Federal courts can't seem to decide whether early retirement payments to faculty members should be taxed as compensation -- and the issue may well be on its way to the U.S. Supreme Court.
A divided three-judge panel of the U.S. Court of Appeals for the Third Circuit ruled Friday that such payments should be subject to Social Security taxes even if the profesors relinquished their rights to tenure as part of the early retirement deal. Friday's ruling, in a case that pitted the University of Pittsburgh against the Internal Revenue Service, is the third such case to be decided by a federal appeals court this decade, and reveals a clear rift among the circuits.

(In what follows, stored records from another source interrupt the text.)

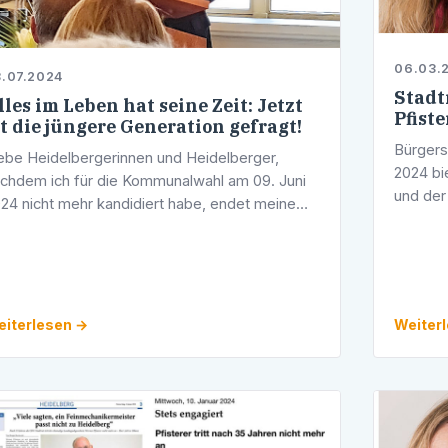
06.03.
.07.2024
Stadt
lles im Leben hat seine Zeit: Jetzt
Pfiste
st die jüngere Generation gefragt!
Bürgers
ebe Heidelbergerinnen und Heidelberger,
2024 bi
chdem ich für die Kommunalwahl am 09. Juni
und der
24 nicht mehr kandidiert habe, endet meine
eine Sp
adtratstätigkeit am 23. Juli 2024. Nach 45
Räumlic
hren aktiver Parteiarbeit, 35 Jahren als …
iterlesen →
Weiter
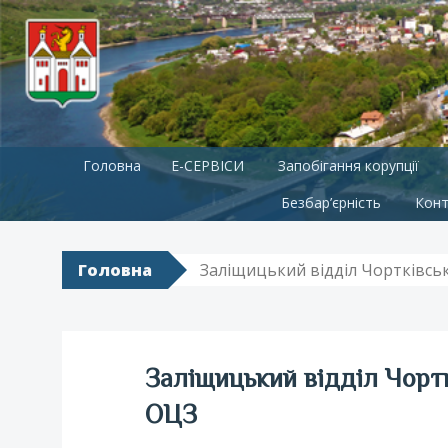
Skip
Головна
E-СЕРВІСИ
Запобігання корупції
to
content
Безбар’єрність
Конт
Головна
Заліщицький відділ Чортківськ
Заліщицький відділ Чортк
ОЦЗ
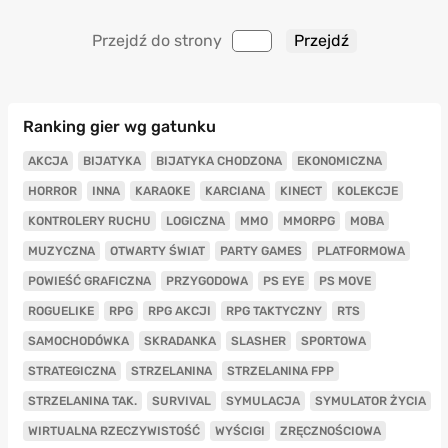
Przejdź do strony
Ranking gier wg gatunku
AKCJA
BIJATYKA
BIJATYKA CHODZONA
EKONOMICZNA
HORROR
INNA
KARAOKE
KARCIANA
KINECT
KOLEKCJE
KONTROLERY RUCHU
LOGICZNA
MMO
MMORPG
MOBA
MUZYCZNA
OTWARTY ŚWIAT
PARTY GAMES
PLATFORMOWA
POWIEŚĆ GRAFICZNA
PRZYGODOWA
PS EYE
PS MOVE
ROGUELIKE
RPG
RPG AKCJI
RPG TAKTYCZNY
RTS
SAMOCHODÓWKA
SKRADANKA
SLASHER
SPORTOWA
STRATEGICZNA
STRZELANINA
STRZELANINA FPP
STRZELANINA TAK.
SURVIVAL
SYMULACJA
SYMULATOR ŻYCIA
WIRTUALNA RZECZYWISTOŚĆ
WYŚCIGI
ZRĘCZNOŚCIOWA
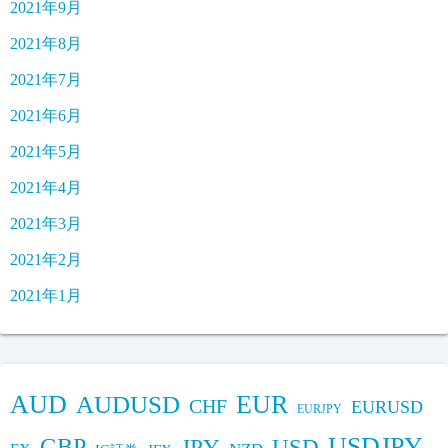
2021年9月
2021年8月
2021年7月
2021年6月
2021年5月
2021年4月
2021年3月
2021年2月
2021年1月
AUD
EUR
AUDUSD
CHF
EURUSD
EURJPY
USDJPY
GBP
JPY
USD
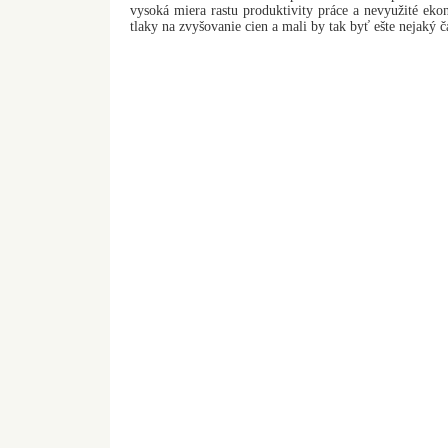
vysoká miera rastu produktivity práce a nevyužité eko
tlaky na zvyšovanie cien a mali by tak byť ešte nejaký č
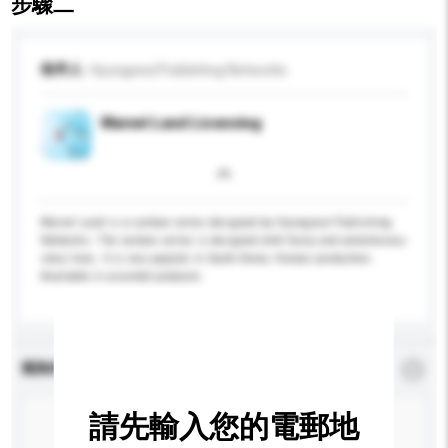
步驟二
收件人
Hyungseul Publishing Networks
Marvel Land Licensing
Marvel Land is a cartoon series designed by Hyungseul Publishing
Networks. The cartoon series is designed with funny and adventurous
story lines. It is very popular in South Korea. Korean production.
Available in assorted products.
查詢內容
*
必須填寫
請先輸入您的電郵地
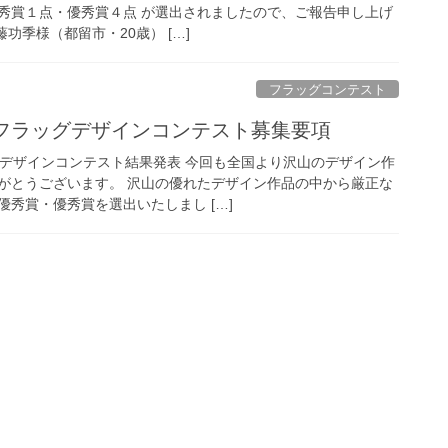
秀賞１点・優秀賞４点 が選出されましたので、ご報告申し上げ
功季様（都留市・20歳） […]
フラッグコンテスト
りフラッグデザインコンテスト募集要項
グデザインコンテスト結果発表 今回も全国より沢山のデザイン作
がとうございます。 沢山の優れたデザイン作品の中から厳正な
秀賞・優秀賞を選出いたしまし […]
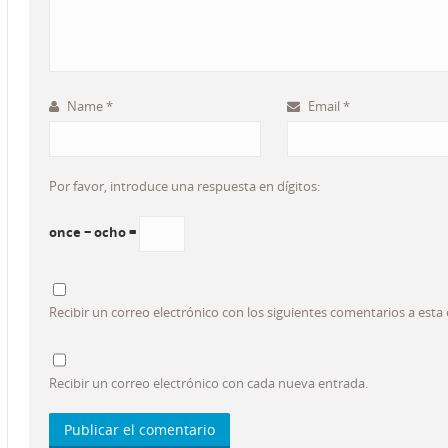
Name
*
Email
*
Por favor, introduce una respuesta en dígitos:
once − ocho =
Recibir un correo electrónico con los siguientes comentarios a esta
Recibir un correo electrónico con cada nueva entrada.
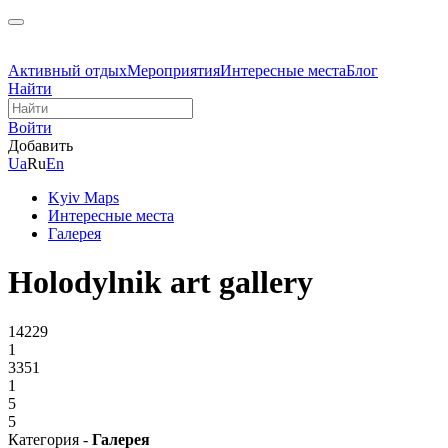
Активный отдых
Мероприятия
Интересные места
Блог
Найти
Войти
Добавить
Ua
Ru
En
Kyiv Maps
Интересные места
Галерея
Holodylnik art gallery
14229
1
3351
1
5
5
Категория -
Галерея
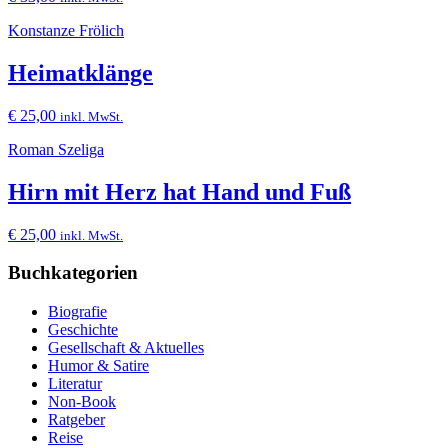
Konstanze Frölich
Heimatklänge
€
25,00
inkl. MwSt.
Roman Szeliga
Hirn mit Herz hat Hand und Fuß
€
25,00
inkl. MwSt.
Buchkategorien
Biografie
Geschichte
Gesellschaft & Aktuelles
Humor & Satire
Literatur
Non-Book
Ratgeber
Reise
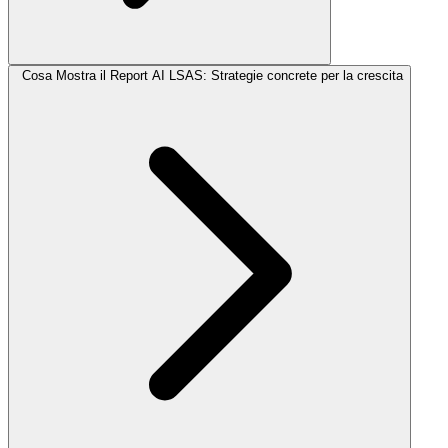
Cosa Mostra il Report AI LSAS: Strategie concrete per la crescita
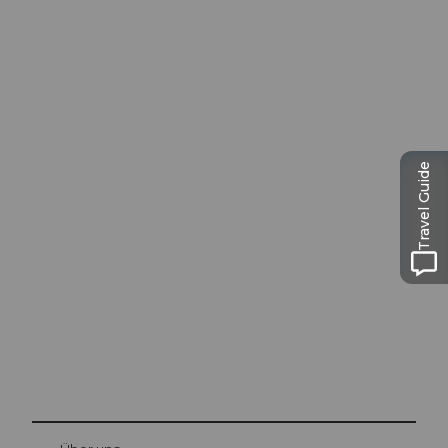
Travel Guide
Ausflugstipps in
Luzern
Die Stadt. Der See. Die Berge.
© Be
at Bre
chbü
hl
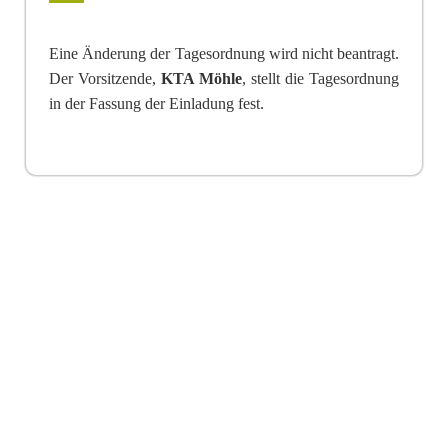
Eine Änderung der Tagesordnung wird nicht beantragt.
Der Vorsitzende,
KTA Möhle
, stellt die Tagesordnung
in der Fassung der Einladung fest.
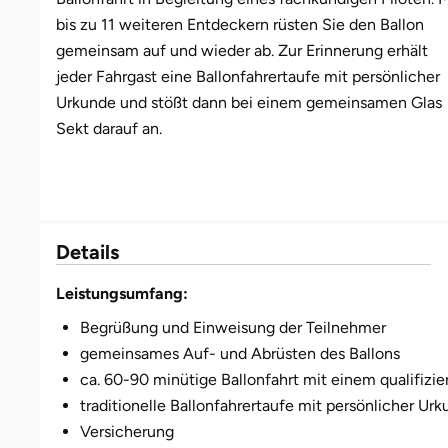
bis zu 11 weiteren Entdeckern rüsten Sie den Ballon
Münster
Sangerhausen
gemeinsam auf und wieder ab. Zur Erinnerung erhält
jeder Fahrgast eine Ballonfahrertaufe mit persönlicher
Nürnberg
Sonneberg
Urkunde und stößt dann bei einem gemeinsamen Glas
Sekt darauf an.
Oberlausitz
Suhl
Pirna
Unterwellenborn
Details
Riesa
Weimar
Leistungsumfang:
Ruhrgebiet
Weißenfels
Begrüßung und Einweisung der Teilnehmer
Strausberg (Berlin/Brandenburg)
Witterda
gemeinsames Auf- und Abrüsten des Ballons
ca. 60-90 minütige Ballonfahrt mit einem qualifizie
Sömmerda
traditionelle Ballonfahrertaufe mit persönlicher Ur
Versicherung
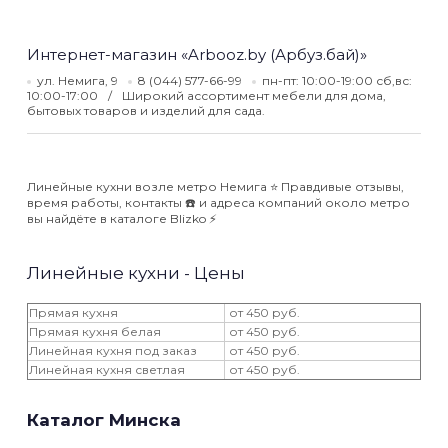
Интернет-магазин «Arbooz.by (Арбуз.бай)»
ул. Немига, 9
8 (044) 577-66-99
пн-пт: 10:00-19:00 сб,вс:
10:00-17:00
Широкий ассортимент мебели для дома,
бытовых товаров и изделий для сада.
Линейные кухни возле метро Немига ⭐️ Правдивые отзывы,
время работы, контакты ☎️ и адреса компаний около метро
вы найдёте в каталоге Blizko ⚡️
Линейные кухни - Цены
Прямая кухня
от 450 руб.
Прямая кухня белая
от 450 руб.
Линейная кухня под заказ
от 450 руб.
Линейная кухня светлая
от 450 руб.
Каталог Минска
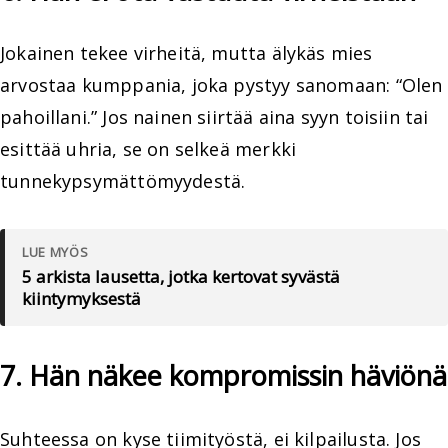
Jokainen tekee virheitä, mutta älykäs mies
arvostaa kumppania, joka pystyy sanomaan: “Olen
pahoillani.” Jos nainen siirtää aina syyn toisiin tai
esittää uhria, se on selkeä merkki
tunnekypsymättömyydestä.
LUE MYÖS
5 arkista lausetta, jotka kertovat syvästä
kiintymyksestä
7. Hän näkee kompromissin häviönä
Suhteessa on kyse tiimityöstä, ei kilpailusta. Jos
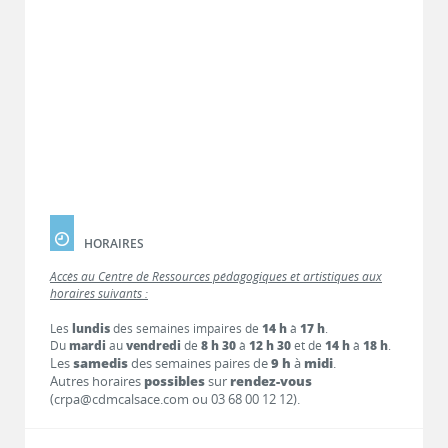
HORAIRES
Accès au Centre de Ressources pédagogiques et artistiques aux
horaires suivants :
Les
lundis
des semaines impaires de
14 h
à
17 h
.
Du
mardi
au
vendredi
de
8 h 30
à
12 h 30
et de
14 h
à
18 h
.
Les
samedis
des semaines paires de
9 h
à
midi
.
Autres horaires
possibles
sur
rendez-vous
(crpa@cdmcalsace.com ou 03 68 00 12 12).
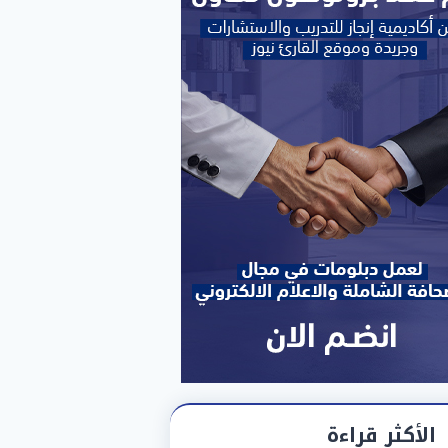
الأكثر قراءة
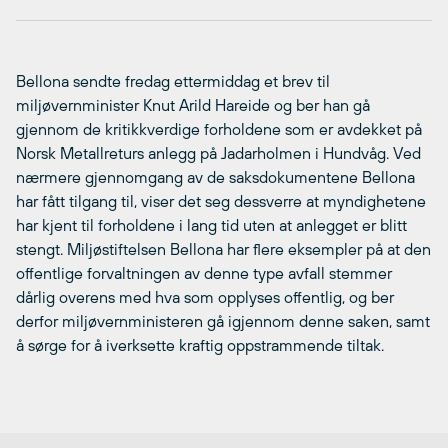
Bellona sendte fredag ettermiddag et brev til
miljøvernminister Knut Arild Hareide og ber han gå
gjennom de kritikkverdige forholdene som er avdekket på
Norsk Metallreturs anlegg på Jadarholmen i Hundvåg. Ved
nærmere gjennomgang av de saksdokumentene Bellona
har fått tilgang til, viser det seg dessverre at myndighetene
har kjent til forholdene i lang tid uten at anlegget er blitt
stengt. Miljøstiftelsen Bellona har flere eksempler på at den
offentlige forvaltningen av denne type avfall stemmer
dårlig overens med hva som opplyses offentlig, og ber
derfor miljøvernministeren gå igjennom denne saken, samt
å sørge for å iverksette kraftig oppstrammende tiltak.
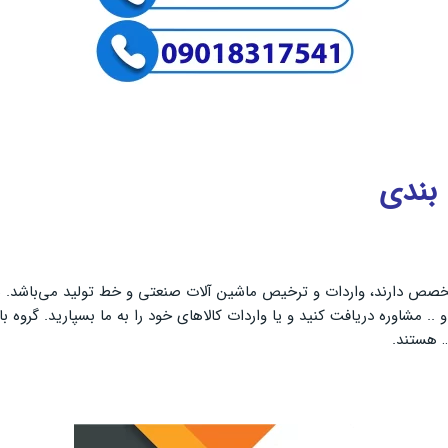
بندی
تخصص دارند، واردات و ترخیص ماشین آلات صنعتی و خط تولید می‌باشد. شما
 .. مشاوره دریافت کنید و یا واردات کالاهای خود را به ما بسپارید. گروه 
 هستند.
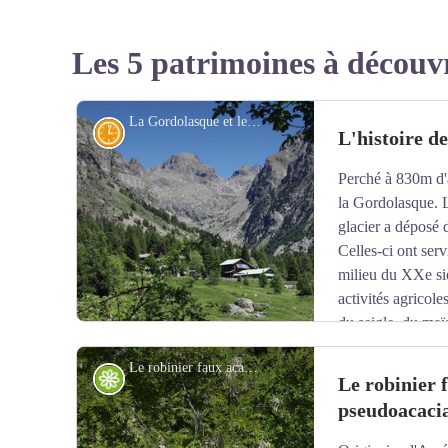
Les 5 patrimoines à découv
La Gordolasque et le gîte "Relais des Merveilles". PIT volet écotourisme. - GOURON Claude
Histoire et sentier historique
L'histoire d
Perché à 830m d'a
la Gordolasque. L
glacier a déposé 
Celles-ci ont serv
milieu du XXe siè
activités agricole
du seigle, du maï
Quelques vignes produisaient un raisin de cépage " barb
Le robinier faux acacia en fleur - Jean-Louis COSSA
en 1860. L'élevage bovin était également très développ
Flore
Le robinier 
Trois fours communaux cuisaient le pain que chacun pét
pseudoacaci
La laine des moutons était filée et le chanvre cultivé p
Voir l'image en plein écran
maison.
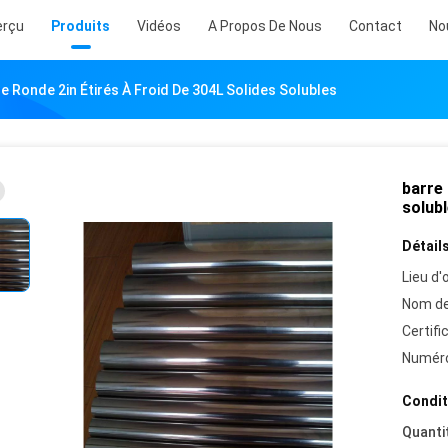
erçu
Produits
Vidéos
A Propos De Nous
Contact
No
e Ronde 2in Étirés À Froid De 304L Solides Solubles
barre 
solub
Détails
Lieu d'o
Nom de
Certifi
Numéro
Condit
Quanti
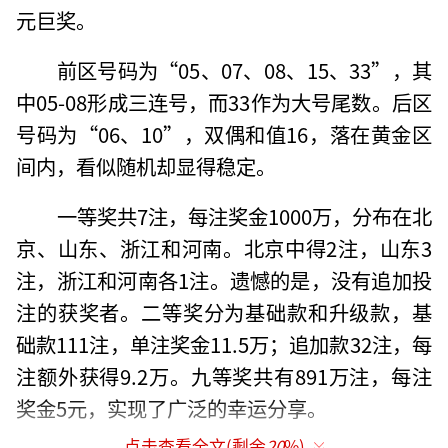
元巨奖。
前区号码为“05、07、08、15、33”，其
中05-08形成三连号，而33作为大号尾数。后区
号码为“06、10”，双偶和值16，落在黄金区
间内，看似随机却显得稳定。
一等奖共7注，每注奖金1000万，分布在北
京、山东、浙江和河南。北京中得2注，山东3
注，浙江和河南各1注。遗憾的是，没有追加投
注的获奖者。二等奖分为基础款和升级款，基
础款111注，单注奖金11.5万；追加款32注，每
注额外获得9.2万。九等奖共有891万注，每注
奖金5元，实现了广泛的幸运分享。
点击查看全文(剩余
20
%)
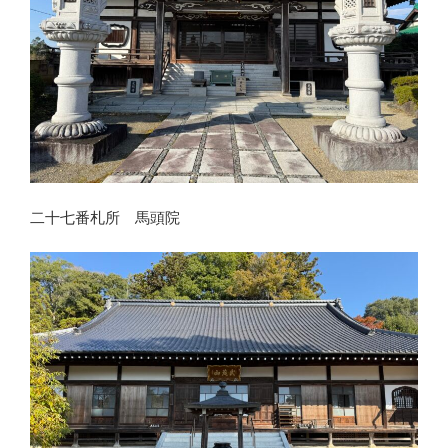
二十七番札所 馬頭院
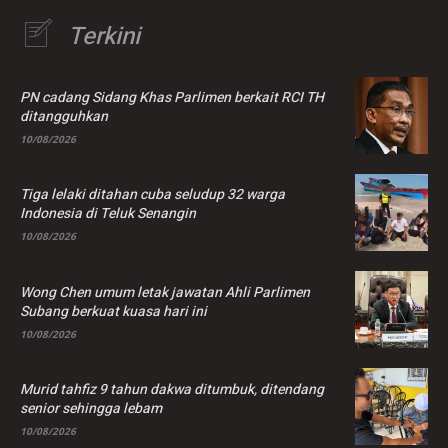
Terkini
PN cadang Sidang Khas Parlimen berkait RCI TH
ditangguhkan
10/08/2026
Tiga lelaki ditahan cuba seludup 32 warga
Indonesia di Teluk Senangin
10/08/2026
Wong Chen umum letak jawatan Ahli Parlimen
Subang berkuat kuasa hari ini
10/08/2026
Murid tahfiz 9 tahun dakwa ditumbuk, ditendang
senior sehingga lebam
10/08/2026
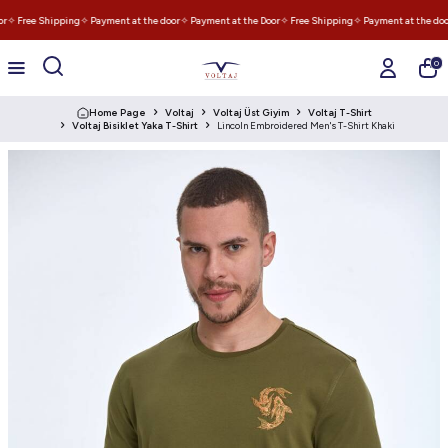
r
✧ Free Shipping
✧ Payment at the door
✧ Payment at the Door
✧ Free Shipping
✧ Payment at the doo
0
Home Page
Voltaj
Voltaj Üst Giyim
Voltaj T-Shirt
Voltaj Bisiklet Yaka T-Shirt
Lincoln Embroidered Men's T-Shirt Khaki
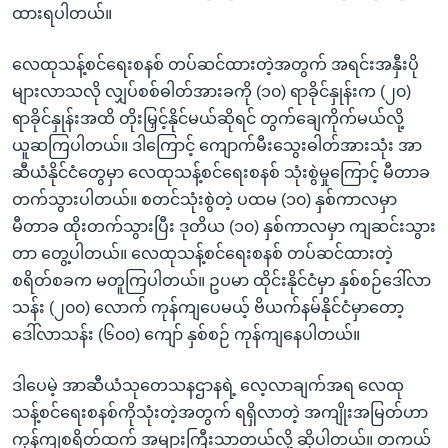
ထားရပါတယ်။
လေထုသန့်စင်ရေးစနစ် တပ်ဆင်ထားတဲ့အတွက် အရင်းအနှီးပို
များလာသလို လျှပ်စစ်ဓါတ်အားခကို (၁၀) ရာခိုင်နှုန်းက (၂၀)
ရာခိုင်နှုန်းအထိ တိုးမြှင့်နိုင်မယ်ဆိုရင် တွက်ချေကိုက်မယ်လို့
ယူဆကြပါတယ်။ ဒါကြောင့် ကျောက်မီးသွေးဓါတ်အားသုံး အာ
ဆီယံနိုင်ငံတွေမှာ လေထုသန့်စင်ရေးစနစ် သုံးစွဲမှုကြောင့် မီတာခ
တက်သွားပါတယ်။ စတင်သုံးစွဲတဲ့ ပထမ (၁၀) နှစ်ကာလမှာ
မီတာခ ထိုးတက်သွားပြီး ဒုတိယ (၁၀) နှစ်ကာလမှာ ကျဆင်းသွား
တာ တွေ့ပါတယ်။ လေထုသန့်စင်ရေးစနစ် တပ်ဆင်ထားတဲ့
စရိတ်စခက မတူကြပါတယ်။ ဥပမာ ထိုင်းနိုင်ငံမှာ နှစ်စဉ်ဒေါ်လာ
သန်း (၂၀၀) လောက် ကုန်ကျပေမယ့် ဗိယက်နမ်နိုင်ငံမှာတော့
ဒေါ်လာသန်း (၆၀၀) ကျော် နှစ်စဉ် ကုန်ကျနေပါတယ်။
ဒါပေမဲ့ အာဆီယံသုတေသနဌာနရဲ့ လေ့လာချက်အရ လေထု
သန့်စင်ရေးစနစ်ကိုသုံးတဲ့အတွက် ရရှိလာတဲ့ အကျိုးအမြတ်ဟာ
ကုန်ကျစရိတ်ထက် အများကြီးသာတယ်လို့ ဆိုပါတယ်။ တကယ်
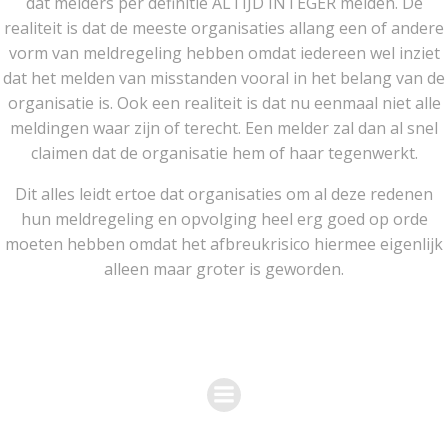
dat melders per definitie ALTIJD INTEGER melden. De
realiteit is dat de meeste organisaties allang een of andere
vorm van meldregeling hebben omdat iedereen wel inziet
dat het melden van misstanden vooral in het belang van de
organisatie is. Ook een realiteit is dat nu eenmaal niet alle
meldingen waar zijn of terecht. Een melder zal dan al snel
claimen dat de organisatie hem of haar tegenwerkt.
Dit alles leidt ertoe dat organisaties om al deze redenen
hun meldregeling en opvolging heel erg goed op orde
moeten hebben omdat het afbreukrisico hiermee eigenlijk
alleen maar groter is geworden.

In 2001, the U.S. Court of Appeals for the Eighth Circuit in 2001 declared that payments made to tenured professors who participated in an early retirement program at North Dakota State University should not be considered “wages” under the Federal Insurance Contributions Act, which governs Social Security.
But last summer, the U.S. Court of Appeals for the Sixth Circuit, in a case involving Michigan high school teachers, concluded that the fact that instructors qualified for payments under an early retirement program based on their years of service indicated that the payments were for services performed rather than for the relinquishment of tenure rights. That and other factors led the court to rule that the “tenure rights at issue were earned through service to the employer…. [W]e see no reason to differentiate tenure rights from any other right an employee earns through service to any employer.”
The issue is an important one for colleges and universities, many of which offer early retirement incentives to faculty members, sometimes to cut budgets (by replacing higher paid senior professors with lower-paid junior or part-time ones) and sometimes to free up slots for instructors in emerging fields.
The case decided Friday involved payments the University of Pittsburgh had made to administrators, faculty members and non-tenured librarians in five early retirement programs between 1982 and 1999.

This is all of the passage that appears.